A choir school was established at the church in 1843, which provided music for daily choral services. The choir was widely recognised for its excellence and choristers sang at the Coronations of Edward VII (1902), George V (1911), George VI (1937) and Elizabeth II (1953) as well as at Victoria's Jubilees (1887 and 1897). Amongst its alumni is Laurence Olivier. The school closed in 1968, at which point the boys' voices were replaced by adult sopranos. The survival of the choir school had been discussed many years earlier. Writing to parishioners in 1894, the vicar lamented that the changing demography of the area meant that there were now few children left in the parish, and that the number of wealthy patrons in the congregation had decreased as they moved further west.

The present-day choir maintains the exacting standards of its predecessors.

The repertoire for choir and organ stretches from before the Renaissance to the 21st century and includes several pieces commissioned for the church, most famously Walter Vale's arrangement of Rachmaninoff's Liturgy of St John Chrysostom and All-Night Vigil for Western-Rite Mass and Evensong respectively. Rachmaninoff heard Vale's adaptations during his two visits to the church, in 1915 and 1923, and pronounced his approval of them. They are still sung on Palm Sunday.

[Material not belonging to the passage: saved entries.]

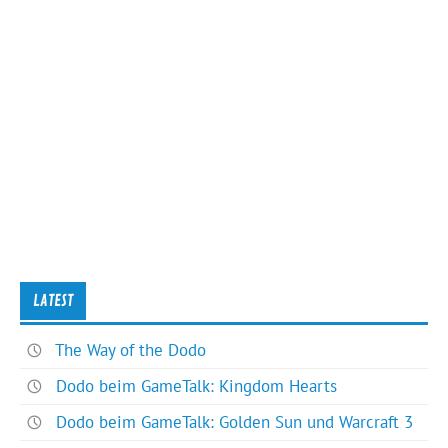
LATEST
The Way of the Dodo
Dodo beim GameTalk: Kingdom Hearts
Dodo beim GameTalk: Golden Sun und Warcraft 3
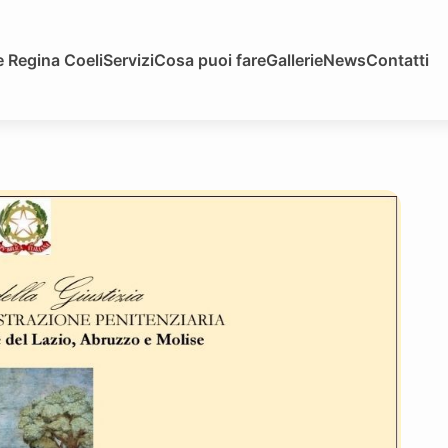
 Regina Coeli
Servizi
Cosa puoi fare
Gallerie
News
Contatti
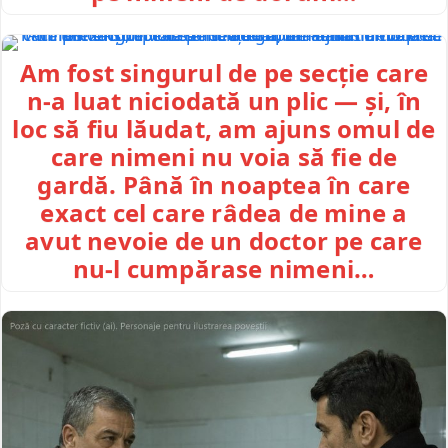
Am fost singurul de pe secție care
n-a luat niciodată un plic — și, în
loc să fiu lăudat, am ajuns omul de
care nimeni nu voia să fie de
gardă. Până în noaptea în care
exact cel care râdea de mine a
avut nevoie de un doctor pe care
nu-l cumpărase nimeni…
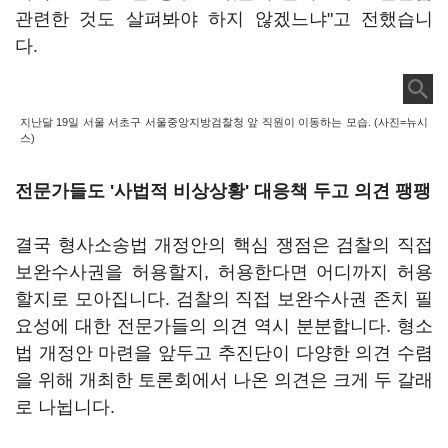
관련한 것도 살펴봐야 하지 않겠느냐"고 전했습니
다.
지난달 19일 서울 서초구 서울중앙지방검찰청 앞 직원이 이동하는 모습. (사진=뉴시
스)
전문가들도 '사법적 비상상황' 대응책 두고 의견 팽팽
결국 형사소송법 개정안의 핵심 쟁점은 검찰의 직접
보완수사권을 허용할지, 허용한다면 어디까지 허용
할지로 모아집니다. 검찰의 직접 보완수사권 존치 필
요성에 대한 전문가들의 의견 역시 분분합니다. 형소
법 개정안 마련을 앞두고 추진단이 다양한 의견 수렴
을 위해 개최한 토론회에서 나온 의견은 크게 두 갈래
로 나뉩니다.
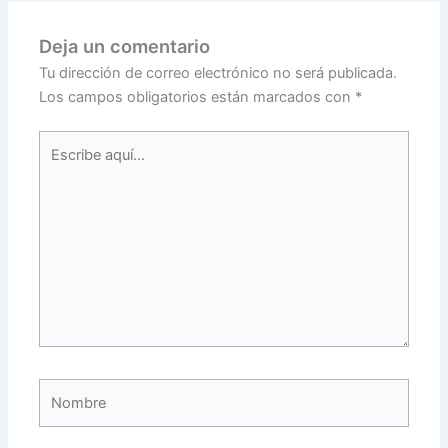
Deja un comentario
Tu dirección de correo electrónico no será publicada.
Los campos obligatorios están marcados con
*
Escribe
aquí...
Nombre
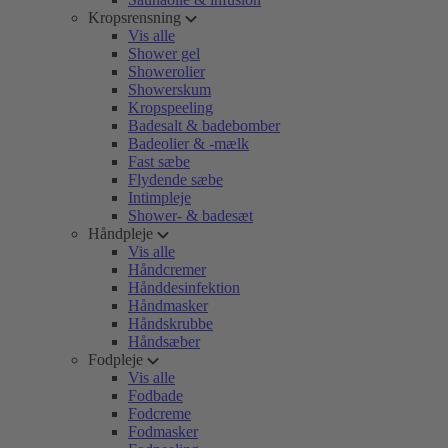
Kropsrensning
Vis alle
Shower gel
Showerolier
Showerskum
Kropspeeling
Badesalt & badebomber
Badeolier & -mælk
Fast sæbe
Flydende sæbe
Intimpleje
Shower- & badesæt
Håndpleje
Vis alle
Håndcremer
Hånddesinfektion
Håndmasker
Håndskrubbe
Håndsæber
Fodpleje
Vis alle
Fodbade
Fodcreme
Fodmasker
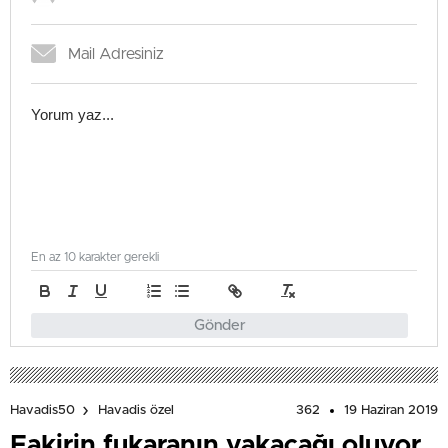
En az 10 karakter gerekli
Gönder
362
19 Haziran 2019
Havadis50
Havadis özel
Fakirin fukaranın yakacağı oluyor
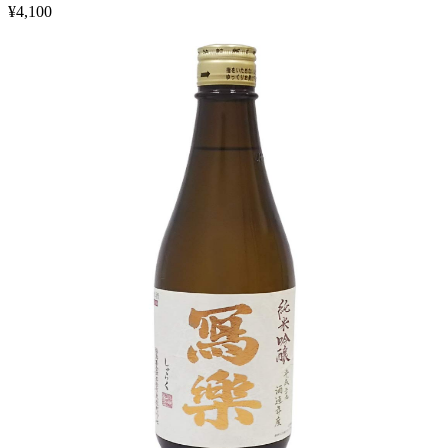
¥
4,100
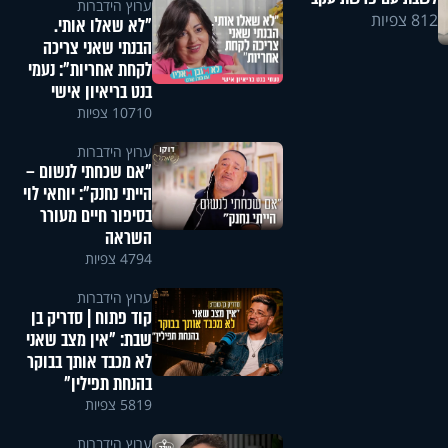
ערוץ הידברות
812 צפיות
"לא שאלו אותי.
הבנתי שאני צריכה
לקחת אחריות": נעמי
בנט בריאיון אישי
10710 צפיות
ערוץ הידברות
"אם שכחתי לנשום –
הייתי נחנק": יוחאי לוי
בסיפור חיים מעורר
השראה
4794 צפיות
ערוץ הידברות
קוד פתוח | סדריק בן
שבת: "אין מצב שאני
לא מכבד אותך בבוקר
בהנחת תפילין"
5819 צפיות
ערוץ הידברות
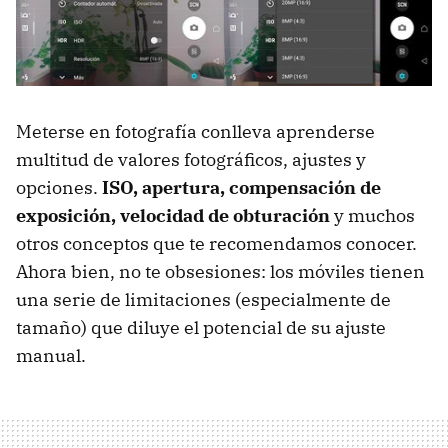
Meterse en fotografía conlleva aprenderse
multitud de valores fotográficos, ajustes y
opciones.
ISO, apertura, compensación de
exposición, velocidad de obturación
y muchos
otros conceptos que te recomendamos conocer.
Ahora bien, no te obsesiones: los móviles tienen
una serie de limitaciones (especialmente de
tamaño) que diluye el potencial de su ajuste
manual.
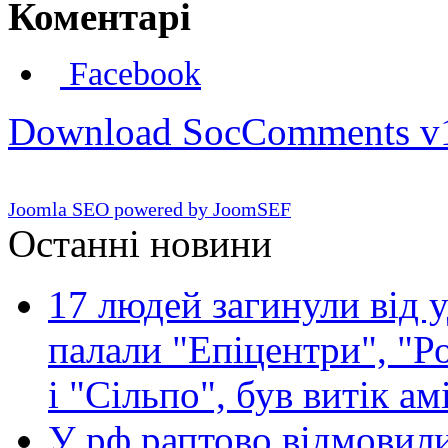
Коментарі
Facebook
Download SocComments v
Joomla SEO powered by JoomSEF
Останні новини
17 людей загинули від у
палали "Епіцентри", "Р
і "Сільпо", був витік ам
У рф раптово відмовили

All Saints' organ is a superb four-manual Harrison and Harrison instrument with 65 speaking stops, built in 1910 to a specification drawn up by Walter Vale. It retains the best of the pipework of its predecessor, the original and considerably smaller Hill organ. Though as big as those found in most cathedrals, it is perfectly tailored to All Saints' smaller dimensions – powerful, but not excessively so, sounding intimate when played quietly, and monumental when loud. Harrison rebuilt it in 1957, replacing the tubular pneumatic action with electro-pneumatic. Electrical blowers replaced the hydraulic blowing plant.

The tonal changes made to 10 stops in 1957 – like those made to many other organs at that time – altered the tone of the instrument, to a very limited extent, to a more 'classical' sound. Therefore, when the organ next required major restoration work, the decision was taken to try to restore the sound nearer to that of 1910: to return it to an 'Edwardian Romantic' organ. The completed restoration was celebrated with two inauguration concerts in March 2003.

Organists have included Richard Redhead, the first organist and remembered today as the composer of Rock of Ages and Bright the Vision, Walter Vale (1907–1939), William Lloyd Webber (1939–1948), John Birch (1953–58), Michael Fleming (1958–68) and Harry Bramma (1989–2004), many of whom wrote music for use at All Saints and beyond.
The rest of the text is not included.